On the other hand, Aunty Cynthia made her daily coffee fix the way Italians took theirs – black as coffee could be. Aunty Cynthia drank her coffee neat – without sugar or milk, and its harsh bitterness was too much for my young tender tongue.
Naturally, I gravitated towards Uncle Chris’ choice of beverage. At first, it was because I wanted to have a drink to call my own – I felt all grown-up and matured doing so.
Later, I eventually got used to tea, and I found myself always in good company with a pot of tea.
During school holidays Aunty Adeline would take my siblings and I, together with my cousins Shawn and Gracia, to the Shangri-La Hotel for its all-afternoon high-tea. During those luxurious high-tea sessions, we’d flip through the tea menu, which boasted all of 164 different types of teas. Each of us would order a pot of a different type of teas, so we could tea-taste.
Those were good old days that I recall with great fondness and wistful nostalgia.
Now that I’m all grown up, tea still plays a large part of my life. In every café or restaurant I visit, tea is my default option, apart from still water.
There’s something greatly comforting about a pot of warm tea, a couple of biscuits, and a good book to spend an entire afternoon on, especially if it’s chillingly cold outside.

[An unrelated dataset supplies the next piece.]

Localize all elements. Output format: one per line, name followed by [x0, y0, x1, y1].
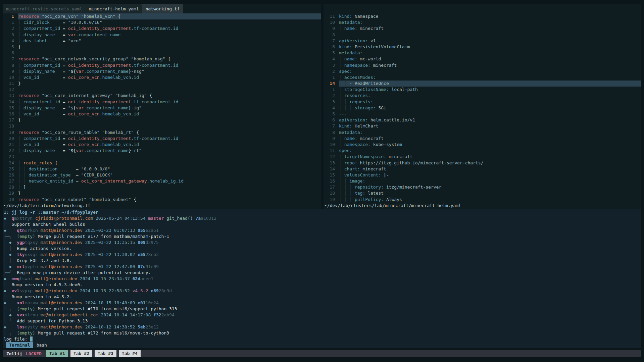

Even in a hot climate like that of Singapore, where I grew up in, tea is all the more refreshing, especially if drank with crushed ice, a couple of lemon wedges, perfumed with fresh mint and slightly sweetened with honey.
This is pure comfort to me.
- 1 liter of boiling water
- 1 English Breakfast teabag
- 4 teaspoons of honey (or more, depending on how sweet you like your tea)

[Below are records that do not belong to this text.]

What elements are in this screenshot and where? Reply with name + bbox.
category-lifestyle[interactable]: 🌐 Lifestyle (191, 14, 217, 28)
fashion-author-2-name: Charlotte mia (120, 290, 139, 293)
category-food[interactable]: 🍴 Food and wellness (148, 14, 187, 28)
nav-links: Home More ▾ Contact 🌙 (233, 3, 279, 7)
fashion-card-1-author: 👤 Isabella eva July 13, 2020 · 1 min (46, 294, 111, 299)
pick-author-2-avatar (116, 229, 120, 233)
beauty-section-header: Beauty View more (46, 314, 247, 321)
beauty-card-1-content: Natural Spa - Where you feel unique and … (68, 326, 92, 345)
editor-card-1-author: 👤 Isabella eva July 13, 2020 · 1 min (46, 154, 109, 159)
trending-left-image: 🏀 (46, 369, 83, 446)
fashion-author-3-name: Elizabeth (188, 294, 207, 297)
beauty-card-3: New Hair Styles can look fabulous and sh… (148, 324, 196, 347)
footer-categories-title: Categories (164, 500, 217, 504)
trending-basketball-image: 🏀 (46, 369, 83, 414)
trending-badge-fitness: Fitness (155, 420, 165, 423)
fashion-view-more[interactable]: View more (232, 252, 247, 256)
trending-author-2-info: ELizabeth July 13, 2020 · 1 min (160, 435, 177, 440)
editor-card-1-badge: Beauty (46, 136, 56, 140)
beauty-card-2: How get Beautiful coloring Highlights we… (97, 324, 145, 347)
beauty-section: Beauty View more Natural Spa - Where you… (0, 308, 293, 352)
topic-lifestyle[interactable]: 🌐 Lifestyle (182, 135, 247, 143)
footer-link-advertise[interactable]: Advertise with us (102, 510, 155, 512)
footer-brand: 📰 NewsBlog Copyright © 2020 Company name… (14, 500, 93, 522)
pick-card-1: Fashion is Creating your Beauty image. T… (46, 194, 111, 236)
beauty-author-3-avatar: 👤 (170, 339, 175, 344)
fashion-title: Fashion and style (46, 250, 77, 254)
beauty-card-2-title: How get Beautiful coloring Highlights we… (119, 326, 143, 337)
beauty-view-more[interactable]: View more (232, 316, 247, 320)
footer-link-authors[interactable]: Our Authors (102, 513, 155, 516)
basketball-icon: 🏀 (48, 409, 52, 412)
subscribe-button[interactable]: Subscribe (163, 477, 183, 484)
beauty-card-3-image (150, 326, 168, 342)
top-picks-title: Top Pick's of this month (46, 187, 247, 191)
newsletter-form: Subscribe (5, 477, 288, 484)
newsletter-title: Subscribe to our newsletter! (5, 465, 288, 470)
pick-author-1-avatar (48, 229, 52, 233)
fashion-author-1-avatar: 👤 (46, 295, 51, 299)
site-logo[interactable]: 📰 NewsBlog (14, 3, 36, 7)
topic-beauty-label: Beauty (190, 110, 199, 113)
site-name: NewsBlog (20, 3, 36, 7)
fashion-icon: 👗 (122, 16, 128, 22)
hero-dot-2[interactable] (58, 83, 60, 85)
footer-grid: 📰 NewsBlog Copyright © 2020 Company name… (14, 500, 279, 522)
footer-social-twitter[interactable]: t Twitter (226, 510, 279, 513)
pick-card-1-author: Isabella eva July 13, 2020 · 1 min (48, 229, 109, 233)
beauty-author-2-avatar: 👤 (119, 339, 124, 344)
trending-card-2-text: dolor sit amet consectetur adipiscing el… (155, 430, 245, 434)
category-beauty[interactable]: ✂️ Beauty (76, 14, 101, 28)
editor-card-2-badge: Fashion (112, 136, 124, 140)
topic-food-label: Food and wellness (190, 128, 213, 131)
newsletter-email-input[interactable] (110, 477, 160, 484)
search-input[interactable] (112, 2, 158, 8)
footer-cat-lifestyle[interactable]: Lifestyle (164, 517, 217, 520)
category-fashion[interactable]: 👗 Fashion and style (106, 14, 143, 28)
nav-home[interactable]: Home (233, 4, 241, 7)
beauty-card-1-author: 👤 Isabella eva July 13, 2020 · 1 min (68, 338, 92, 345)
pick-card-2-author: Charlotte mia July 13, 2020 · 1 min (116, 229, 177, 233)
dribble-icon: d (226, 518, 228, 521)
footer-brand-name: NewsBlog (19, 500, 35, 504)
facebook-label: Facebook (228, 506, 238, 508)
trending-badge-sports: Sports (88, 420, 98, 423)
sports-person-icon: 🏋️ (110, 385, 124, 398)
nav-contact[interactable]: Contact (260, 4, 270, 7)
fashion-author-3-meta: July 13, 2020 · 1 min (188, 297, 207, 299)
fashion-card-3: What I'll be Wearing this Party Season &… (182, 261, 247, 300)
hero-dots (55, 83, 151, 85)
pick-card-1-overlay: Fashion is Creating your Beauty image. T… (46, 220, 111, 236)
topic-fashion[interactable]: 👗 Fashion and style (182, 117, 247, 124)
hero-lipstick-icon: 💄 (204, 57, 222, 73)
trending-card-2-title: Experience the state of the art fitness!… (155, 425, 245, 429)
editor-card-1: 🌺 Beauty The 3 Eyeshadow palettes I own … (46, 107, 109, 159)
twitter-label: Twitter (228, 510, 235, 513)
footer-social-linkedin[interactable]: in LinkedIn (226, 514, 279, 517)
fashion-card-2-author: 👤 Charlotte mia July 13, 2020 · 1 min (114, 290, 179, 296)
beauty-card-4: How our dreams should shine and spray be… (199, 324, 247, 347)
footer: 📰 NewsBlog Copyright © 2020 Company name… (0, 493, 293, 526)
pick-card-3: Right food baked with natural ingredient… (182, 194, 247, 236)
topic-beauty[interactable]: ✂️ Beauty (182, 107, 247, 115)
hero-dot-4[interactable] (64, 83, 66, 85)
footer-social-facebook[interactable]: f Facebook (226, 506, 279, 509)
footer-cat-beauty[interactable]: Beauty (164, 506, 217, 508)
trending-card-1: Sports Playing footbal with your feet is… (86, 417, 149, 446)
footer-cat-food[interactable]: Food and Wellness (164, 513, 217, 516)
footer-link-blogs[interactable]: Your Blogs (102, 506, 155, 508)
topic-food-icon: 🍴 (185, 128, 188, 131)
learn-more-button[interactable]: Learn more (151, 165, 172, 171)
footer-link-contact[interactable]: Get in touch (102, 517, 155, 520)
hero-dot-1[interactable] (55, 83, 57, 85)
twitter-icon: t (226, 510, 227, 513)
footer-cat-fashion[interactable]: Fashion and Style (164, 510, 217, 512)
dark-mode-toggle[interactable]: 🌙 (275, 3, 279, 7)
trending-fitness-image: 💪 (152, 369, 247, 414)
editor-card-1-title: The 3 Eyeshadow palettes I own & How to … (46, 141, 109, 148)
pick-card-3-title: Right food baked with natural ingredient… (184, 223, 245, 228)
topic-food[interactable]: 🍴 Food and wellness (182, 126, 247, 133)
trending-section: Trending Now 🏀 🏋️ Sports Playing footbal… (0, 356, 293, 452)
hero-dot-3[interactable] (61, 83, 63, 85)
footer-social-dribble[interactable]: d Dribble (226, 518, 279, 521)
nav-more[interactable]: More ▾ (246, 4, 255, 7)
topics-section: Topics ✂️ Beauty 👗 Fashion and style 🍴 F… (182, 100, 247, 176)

- 1 large lemon, sliced into 5-6 even wedges
- 2 stalks of fresh mint
- Bring 1 litre of water to a boil.
- Once water starts boiling, remove from kettle/pot and pour into a glass jug.
- Place the teabag in the hot water for a few minutes, just until the color is a light caramel brown, then remove the teabag.
- Stir in the honey while tea is still hot, and drop the lemon wedges in the tea, pressing the wedges with a spoon to squeeze a bit of the juice out.
- Place two stalks of fresh mint in the tea and wait until it cools slightly.
- Tea can be served hot/warm during autumn and winter, or with crushed ice during spring/summer (or really, at any temperature you like).